● Requirement
I need the entries printed again word for word, without the images.

● Data shown
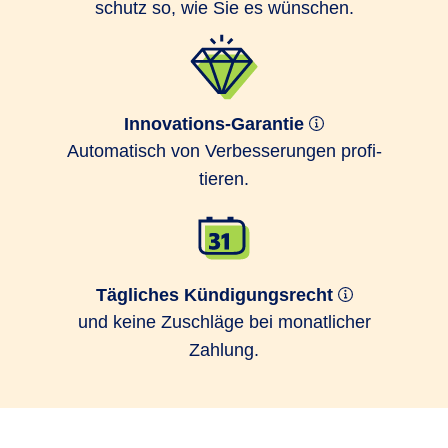
schutz so, wie Sie es wünschen.
Innovations-Garantie
Auto­matisch von Ver­bes­serungen profi­
tieren.
Tägliches Kündigungsrecht
und keine Zuschläge bei monatlicher
Zahlung.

● Written solution
schutz so, wie Sie es wünschen.
Innovations-Garantie
Auto­matisch von Ver­bes­serungen profi­
tieren.
Tägliches Kündigungsrecht
und keine Zuschläge bei monatlicher
Zahlung.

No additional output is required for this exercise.